(STUDY MATERIAL begins)

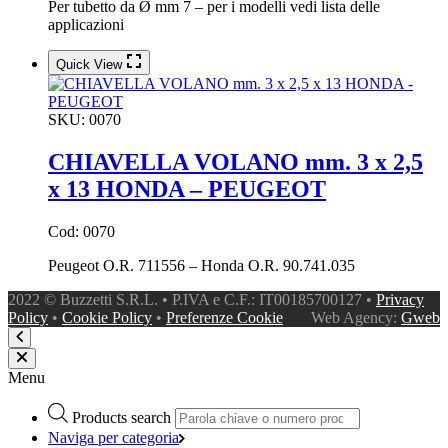
Per tubetto da Ø mm 7 – per i modelli vedi lista delle
applicazioni
Quick View
SKU:
0070
CHIAVELLA VOLANO mm. 3 x 2,5
x 13 HONDA – PEUGEOT
Cod: 0070
Peugeot O.R. 711556 – Honda O.R. 90.741.035
2022 © Buzzetti S.R.L. • P.IVA e C.F.: IT00185700127 •
Privacy
Policy
•
Cookie Policy
•
Preferenze Cookie
Web Agency:
Gweb
Menu
Products search
Naviga per categoria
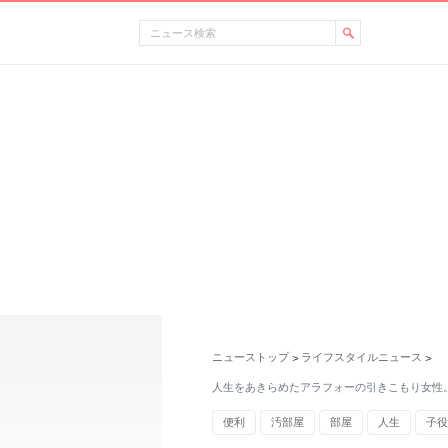
ニューストップ
ライフスタイルニュース
>
>
人生をあきらめたアラフォーの引きこもり女性
便利
汚部屋
部屋
人生
子役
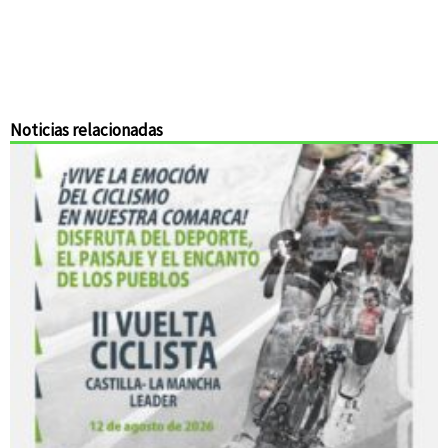
Noticias relacionadas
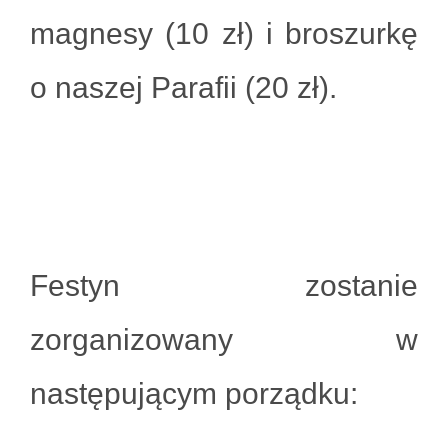
magnesy (10 zł) i broszurkę
o naszej Parafii (20 zł).
Festyn zostanie
zorganizowany w
następującym porządku:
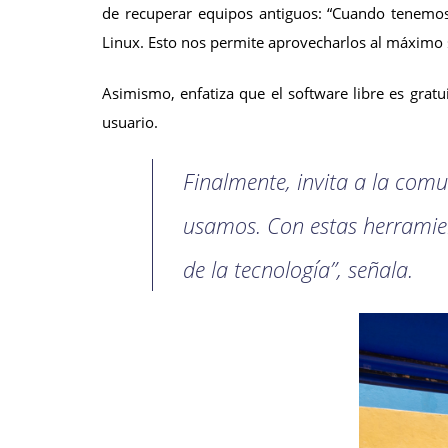
de recuperar equipos antiguos: “Cuando tenemos
Linux. Esto nos permite aprovecharlos al máximo
Asimismo, enfatiza que el software libre es gratu
usuario.
Finalmente, invita a la com
usamos. Con estas herramie
de la tecnología”, señala.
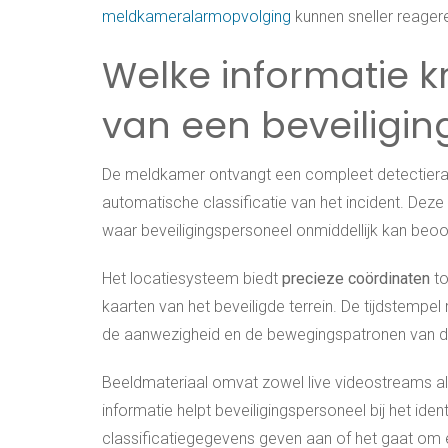
meldkameralarmopvolging
kunnen sneller reage
Welke informatie k
van een beveiligi
De meldkamer ontvangt een compleet detectierapp
automatische classificatie van het incident. Deze
waar beveiligingspersoneel onmiddellijk kan beoor
Het locatiesysteem biedt
precieze coördinaten
to
kaarten van het beveiligde terrein. De tijdstempe
de aanwezigheid en de bewegingspatronen van de 
Beeldmateriaal omvat zowel live videostreams al
informatie helpt beveiligingspersoneel bij het ide
classificatiegegevens geven aan of het gaat om e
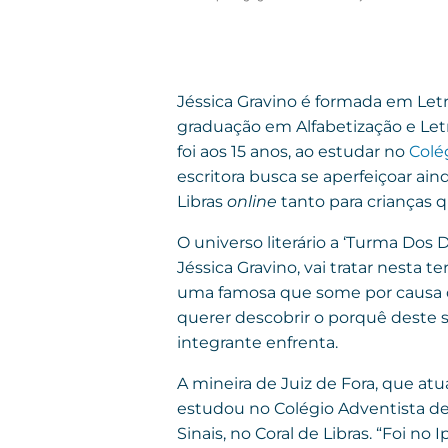
Jéssica Gravino é formada em Letr
graduação em Alfabetização e Let
foi aos 15 anos, ao estudar no
Colé
escritora busca se aperfeiçoar ai
Libras
online
tanto para crianças q
O universo literário a ‘Turma Dos
Jéssica Gravino, vai tratar nesta t
uma famosa que some por causa de 
querer descobrir o porquê deste 
integrante enfrenta.
A mineira de Juiz de Fora, que a
estudou no Colégio Adventista de 
Sinais, no Coral de Libras. “Foi no 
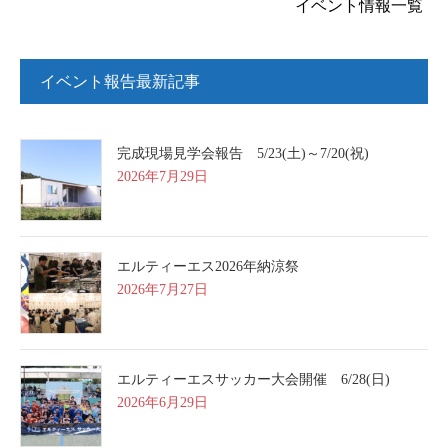
イベント情報一覧
イベント報告最新記事
完成現場見学会報告 5/23(土)～7/20(祝)
2026年7月29日
エルティーエス2026年納涼祭
2026年7月27日
エルティーエスサッカー大会開催 6/28(日)
2026年6月29日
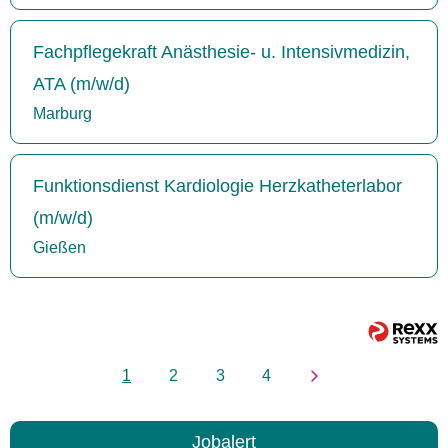
Fachpflegekraft Anästhesie- u. Intensivmedizin,
ATA (m/w/d)
Marburg
Funktionsdienst Kardiologie Herzkatheterlabor
(m/w/d)
Gießen
1
2
3
4
Jobalert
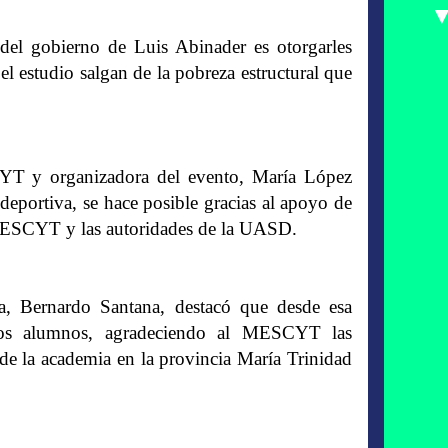
del gobierno de Luis Abinader es otorgarles
l estudio salgan de la pobreza estructural que
YT y organizadora del evento, María López
deportiva, se hace posible gracias al apoyo de
 MESCYT y las autoridades de la UASD.
a, Bernardo Santana, destacó que desde esa
 los alumnos, agradeciendo al MESCYT las
o de la academia en la provincia María Trinidad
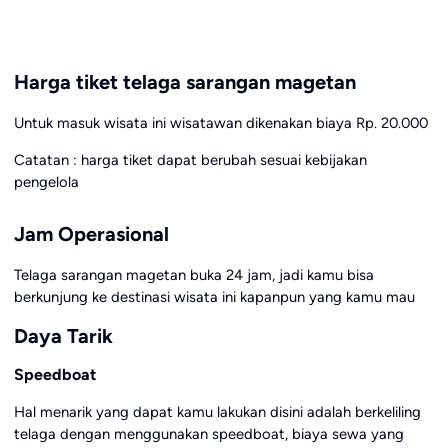
Harga tiket telaga sarangan magetan
Untuk masuk wisata ini wisatawan dikenakan biaya Rp. 20.000
Catatan : harga tiket dapat berubah sesuai kebijakan
pengelola
Jam Operasional
Telaga sarangan magetan buka 24 jam, jadi kamu bisa
berkunjung ke destinasi wisata ini kapanpun yang kamu mau
Daya Tarik
Speedboat
Hal menarik yang dapat kamu lakukan disini adalah berkeliling
telaga dengan menggunakan speedboat, biaya sewa yang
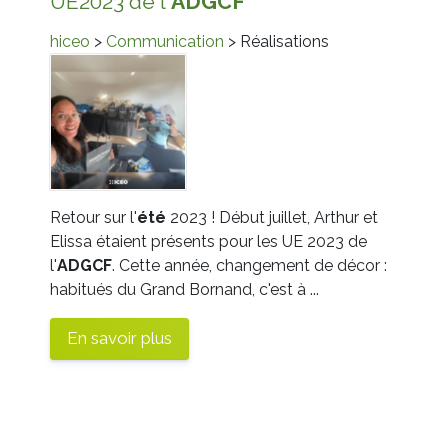
UE2023 de l'
ADGCF
hiceo
>
Communication
> Réalisations
Retour sur l'
été
2023 ! Début juillet, Arthur et
Elissa étaient présents pour les UE 2023 de
l'
ADGCF
. Cette année, changement de décor :
habitués du Grand Bornand, c'est à ...
En savoir plus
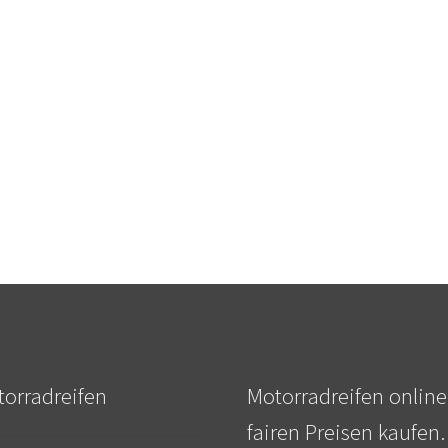
orradreifen
Motorradreifen online
fairen Preisen kaufen.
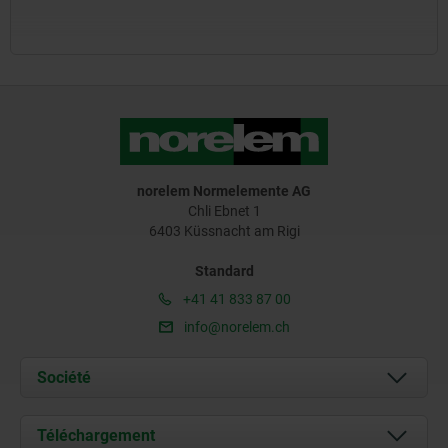
norelem Normelemente AG
Chli Ebnet 1
6403 Küssnacht am Rigi
Standard
+41 41 833 87 00
info@norelem.ch
Société
À propos de nous
Téléchargement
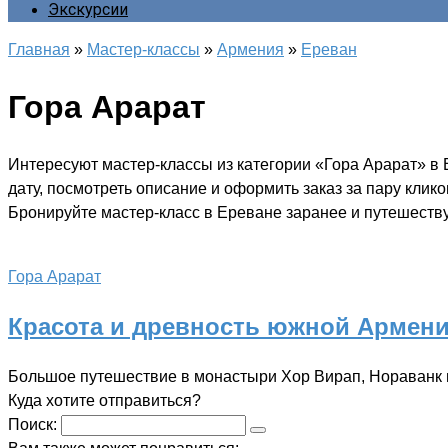
Экскурсии
Главная
»
Мастер-классы
»
Армения
»
Ереван
Гора Арарат
Интересуют мастер-классы из категории «Гора Арарат» в
дату, посмотреть описание и оформить заказ за пару клик
Бронируйте мастер-класс в Ереване заранее и путешеству
Гора Арарат
Красота и древность южной Армени
Большое путешествие в монастыри Хор Вирап, Нораванк и 
Куда хотите отправиться?
Поиск:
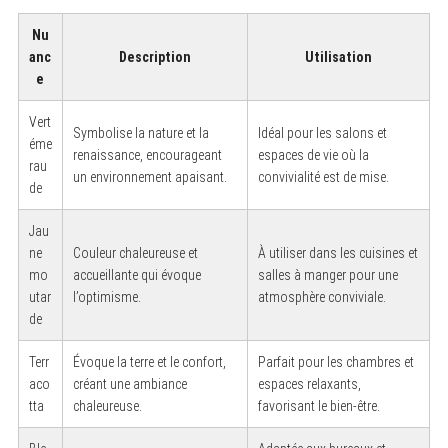
Nu
anc
Description
Utilisation
e
Vert
Symbolise la nature et la
Idéal pour les salons et
éme
renaissance, encourageant
espaces de vie où la
rau
un environnement apaisant.
convivialité est de mise.
de
Jau
ne
Couleur chaleureuse et
À utiliser dans les cuisines et
mo
accueillante qui évoque
salles à manger pour une
utar
l’optimisme.
atmosphère conviviale.
de
Terr
Évoque la terre et le confort,
Parfait pour les chambres et
aco
créant une ambiance
espaces relaxants,
tta
chaleureuse.
favorisant le bien-être.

(STUDY MATERIAL ends)

= WHAT THE TASK REQUIRES =
When you reach the line that has "ライフスタイルニュース" in the data above, start repeating lines exactly, and stop after the line that has "kunnen sneller reage"; pictures stay out.

= TASK OUTPUT =
ライフスタイルニュース
>
>
人生をあきらめたアラフォーの引きこもり女性
便利
汚部屋
部屋
人生
子役
Noticias relacionadas
magnesy (10 zł) i broszurkę
o naszej Parafii (20 zł).
Festyn zostanie
zorganizowany w
następującym porządku:
de recuperar equipos antiguos: “Cuando tenemos
Linux. Esto nos permite aprovecharlos al máximo
Asimismo, enfatiza que el software libre es gratu
usuario.
Finalmente, invita a la com
usamos. Con estas herramie
de la tecnología”, señala.
meldkameralarmopvolging
kunnen sneller reage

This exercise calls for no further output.